It’s easy to get swept up in the hype of health food buzzwords when you’re trying to overhaul your own diet and lifestyle choices. While we may think that going for anything labelled organic or superfood is the best thing for us, it pays to be aware of how food companies can mislead consumers with the placement of clever buzzwords. Not to mention, not all buzzwords mean exactly what we think they mean.

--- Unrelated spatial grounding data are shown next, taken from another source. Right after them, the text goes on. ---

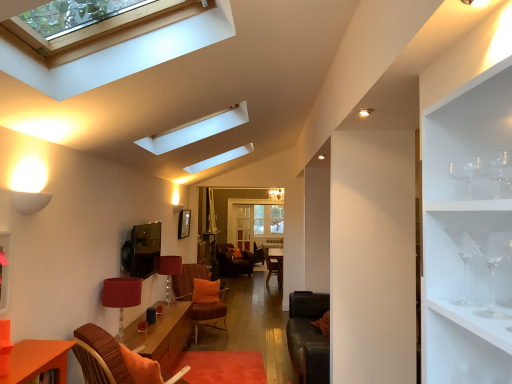 Measure the distance between pink matte shelf at left and camera.

The depth of pink matte shelf at left is 2.22 meters.

This screenshot has height=384, width=512. What are the coordinates of `orange fabric swivel chair at center, placed as the 1th swivel chair when sorted from back to front` in the screenshot? It's located at (201, 296).

Measure the distance between point (x=463, y=281) and camera.

They are 1.12 meters apart.

Find the location of a particular element. pink matte shelf at left is located at coordinates (4, 269).

Looking at this image, in terms of size, does pink matte shelf at left appear bigger or smaller than clear glass wine glass at right, which is counted as the third wine glass, starting from the front?

In the image, pink matte shelf at left appears to be larger than clear glass wine glass at right, which is counted as the third wine glass, starting from the front.

Considering the relative sizes of pink matte shelf at left and clear glass wine glass at right, which is counted as the third wine glass, starting from the front, in the image provided, is pink matte shelf at left thinner than clear glass wine glass at right, which is counted as the third wine glass, starting from the front,?

Yes.

Does pink matte shelf at left contain clear glass wine glass at right, the 1th wine glass in the back-to-front sequence?

No, clear glass wine glass at right, the 1th wine glass in the back-to-front sequence, is not a part of pink matte shelf at left.

Find the location of a particular element. the 1st wine glass in front of the pink matte shelf at left, starting your count from the anchor is located at coordinates point(463,264).

Is clear glass wine glass at right, which is counted as the third wine glass, starting from the front, at the back of orange fabric pillow at center?

No, orange fabric pillow at center's orientation is not away from clear glass wine glass at right, which is counted as the third wine glass, starting from the front.

How much distance is there between orange fabric pillow at center and clear glass wine glass at right, which is counted as the third wine glass, starting from the front?

orange fabric pillow at center is 16.38 feet from clear glass wine glass at right, which is counted as the third wine glass, starting from the front.

Consider the image. Is the depth of orange fabric pillow at center greater than that of clear glass wine glass at right, which is counted as the third wine glass, starting from the front?

That is True.

From the picture: From a real-world perspective, is orange fabric pillow at center above or below clear glass wine glass at right, which is counted as the third wine glass, starting from the front?

orange fabric pillow at center is below clear glass wine glass at right, which is counted as the third wine glass, starting from the front.

Based on the photo, can you see clear glass wine glass at upper right, which is counted as the 3th wine glass, starting from the back, touching wooden armchair at center?

No.

Based on the photo, is clear glass wine glass at upper right, acting as the first wine glass starting from the front, in front of or behind wooden armchair at center in the image?

clear glass wine glass at upper right, acting as the first wine glass starting from the front, is positioned closer to the viewer than wooden armchair at center.

From a real-world perspective, is clear glass wine glass at upper right, which is counted as the 3th wine glass, starting from the back, on wooden armchair at center?

Indeed, from a real-world perspective, clear glass wine glass at upper right, which is counted as the 3th wine glass, starting from the back, stands above wooden armchair at center.

In the image, is clear glass wine glass at upper right, which is counted as the 3th wine glass, starting from the back, on the left side or the right side of wooden armchair at center?

clear glass wine glass at upper right, which is counted as the 3th wine glass, starting from the back, is to the right of wooden armchair at center.

From a real-world perspective, which is physically below, clear glass wine glass at upper right, which is the 2th wine glass from front to back, or clear glass wine glass at upper right, which is counted as the 3th wine glass, starting from the back?

clear glass wine glass at upper right, which is the 2th wine glass from front to back.

Between point (477, 247) and point (506, 168), which one is positioned behind?

Positioned behind is point (477, 247).

Is clear glass wine glass at upper right, which is the second wine glass in back-to-front order, inside or outside of clear glass wine glass at upper right, acting as the first wine glass starting from the front?

clear glass wine glass at upper right, which is the second wine glass in back-to-front order, lies outside clear glass wine glass at upper right, acting as the first wine glass starting from the front.

Is clear glass wine glass at upper right, which is the second wine glass in back-to-front order, closer to the viewer compared to clear glass wine glass at upper right, acting as the first wine glass starting from the front?

No, clear glass wine glass at upper right, which is the second wine glass in back-to-front order, is further to the viewer.

Which is in front, point (8, 29) or point (169, 295)?

The point (8, 29) is closer to the camera.

Considering the relative positions of clear glass skylight at upper center and matte red lampshade at center, the 2th lamp from the front, in the image provided, is clear glass skylight at upper center to the left of matte red lampshade at center, the 2th lamp from the front, from the viewer's perspective?

No, clear glass skylight at upper center is not to the left of matte red lampshade at center, the 2th lamp from the front.

Is matte red lampshade at center, the 2th lamp from the front, inside clear glass skylight at upper center?

Actually, matte red lampshade at center, the 2th lamp from the front, is outside clear glass skylight at upper center.

Which object is more forward, matte red lampshade at lower left, the 2th lamp from the back, or clear glass wine glass at right, the 1th wine glass in the back-to-front sequence?

clear glass wine glass at right, the 1th wine glass in the back-to-front sequence.

Is matte red lampshade at lower left, the 2th lamp from the back, not near clear glass wine glass at right, the 1th wine glass in the back-to-front sequence?

Indeed, matte red lampshade at lower left, the 2th lamp from the back, is not near clear glass wine glass at right, the 1th wine glass in the back-to-front sequence.

Can you confirm if matte red lampshade at lower left, the 2th lamp from the back, is positioned to the left of clear glass wine glass at right, the 1th wine glass in the back-to-front sequence?

Yes, matte red lampshade at lower left, the 2th lamp from the back, is to the left of clear glass wine glass at right, the 1th wine glass in the back-to-front sequence.

Which point is more distant from viewer, (124, 287) or (465, 262)?

The point (124, 287) is farther from the camera.

Is clear glass skylight at upper center at the back of velvet orange swivel chair at lower left, placed as the 1th swivel chair when sorted from front to back?

No.

From a real-world perspective, between velvet orange swivel chair at lower left, the second swivel chair viewed from the back, and clear glass skylight at upper center, who is vertically higher?

In real-world perspective, clear glass skylight at upper center is above.

From the image's perspective, which one is positioned lower, velvet orange swivel chair at lower left, placed as the 1th swivel chair when sorted from front to back, or clear glass skylight at upper center?

From the image's view, velvet orange swivel chair at lower left, placed as the 1th swivel chair when sorted from front to back, is below.

There is a pink matte shelf at left. Where is `the 1st wine glass above it (from the image's perspective)`? The image size is (512, 384). the 1st wine glass above it (from the image's perspective) is located at coordinates (463, 264).

Find the location of `pillow on the left side of clear glass wine glass at right, which is counted as the third wine glass, starting from the front`. pillow on the left side of clear glass wine glass at right, which is counted as the third wine glass, starting from the front is located at coordinates (205, 291).

Looking at the image, which one is located further to clear glass wine glass at upper right, which is counted as the 3th wine glass, starting from the back, matte red lampshade at lower left, positioned as the first lamp in front-to-back order, or smooth orange rug at lower center?

smooth orange rug at lower center is further to clear glass wine glass at upper right, which is counted as the 3th wine glass, starting from the back.

Looking at the image, which one is located further to smooth orange rug at lower center, pink matte shelf at left or orange fabric swivel chair at center, placed as the 2th swivel chair when sorted from front to back?

pink matte shelf at left is further to smooth orange rug at lower center.

From the image, which object appears to be farther from smooth orange rug at lower center, clear glass wine glass at right, the 1th wine glass in the back-to-front sequence, or matte red lampshade at lower left, the 2th lamp from the back?

Among the two, clear glass wine glass at right, the 1th wine glass in the back-to-front sequence, is located further to smooth orange rug at lower center.

Looking at the image, which one is located closer to matte red lampshade at center, which appears as the first lamp when viewed from the back, clear glass skylight at upper center or clear glass wine glass at right, which is counted as the third wine glass, starting from the front?

clear glass skylight at upper center lies closer to matte red lampshade at center, which appears as the first lamp when viewed from the back, than the other object.

Estimate the real-world distances between objects in this image. Which object is closer to clear glass skylight at upper center, matte red lampshade at center, which appears as the first lamp when viewed from the back, or wooden armchair at center?

matte red lampshade at center, which appears as the first lamp when viewed from the back.

Considering their positions, is matte red lampshade at center, which appears as the first lamp when viewed from the back, positioned further to clear glass wine glass at upper right, acting as the first wine glass starting from the front, than clear glass wine glass at upper right, which is the 2th wine glass from front to back?

The object further to clear glass wine glass at upper right, acting as the first wine glass starting from the front, is matte red lampshade at center, which appears as the first lamp when viewed from the back.

Considering their positions, is matte red lampshade at center, the 2th lamp from the front, positioned closer to clear glass wine glass at right, the 1th wine glass in the back-to-front sequence, than pink matte shelf at left?

pink matte shelf at left lies closer to clear glass wine glass at right, the 1th wine glass in the back-to-front sequence, than the other object.

Which object lies further to the anchor point wooden armchair at center, clear glass skylight at upper center or pink matte shelf at left?

clear glass skylight at upper center.

Identify the location of swivel chair positioned between clear glass wine glass at right, the 1th wine glass in the back-to-front sequence, and orange fabric swivel chair at center, placed as the 1th swivel chair when sorted from back to front, from near to far. Image resolution: width=512 pixels, height=384 pixels. (102, 357).

Identify the location of swivel chair positioned between velvet orange swivel chair at lower left, placed as the 1th swivel chair when sorted from front to back, and orange fabric pillow at center from near to far. (201, 296).

Image resolution: width=512 pixels, height=384 pixels. I want to click on plain between clear glass wine glass at upper right, which is the second wine glass in back-to-front order, and orange fabric pillow at center from front to back, so click(x=223, y=367).

At what (x,y) coordinates should I click in order to perform the action: click on shelf between clear glass wine glass at right, the 1th wine glass in the back-to-front sequence, and wooden armchair at center from front to back. Please return your answer as a coordinate pair (x, y). The width and height of the screenshot is (512, 384). Looking at the image, I should click on (4, 269).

Here are six health food buzzwords and what they really mean.
Gluten-free
Gluten is a protein found in grains such as wheat, barley and rye. Gluten-free products are free from these grains; however many have added sugar and fat to recreate a taste or texture that was lost with the grains. Going gluten-free is usually only required for people with celiac disease.
Organic
Using the term ‘organic’ isn’t regulated in Australia and as such any food retailer can slap the word on their product. What you should really be looking for is ‘certified organic’ from a relevant industry food authority.
Antioxidants
Antioxidants are compounds in food that scavenge and neutralise free radicals; free radicals damage cell membranes and other structures and antioxidants reduce that effect. If a product is labelled as containing a high level of antioxidants, it’s been fortified with non-naturally occurring compounds. These foods cannot undo the effects of a bad diet. Eating a balanced diet full of fruit, vegetables and protein will do the trick.
Naturally sweetened
If something is labelled as naturally sweetened it means that agave nectar, honey, stevia or xylitol has been used to sweeten it up. This doesn’t make the product any better for you, and you should still eat these foods in moderation.
Low GI
The term ‘GI’ refers to how fast a carbohydrate is absorbed into the body and raises the sugar levels in your blood. Food that is Low GI will help you sustain energy for longer.
Low Fat
Reasonably obvious, a low-fat label refers to the reduced amount of fat in a product. However, fat is often replaced by sugar and additives to boost the flavour. Keep in mind that low-fat doesn’t mean low in sugar or low in kilojoules.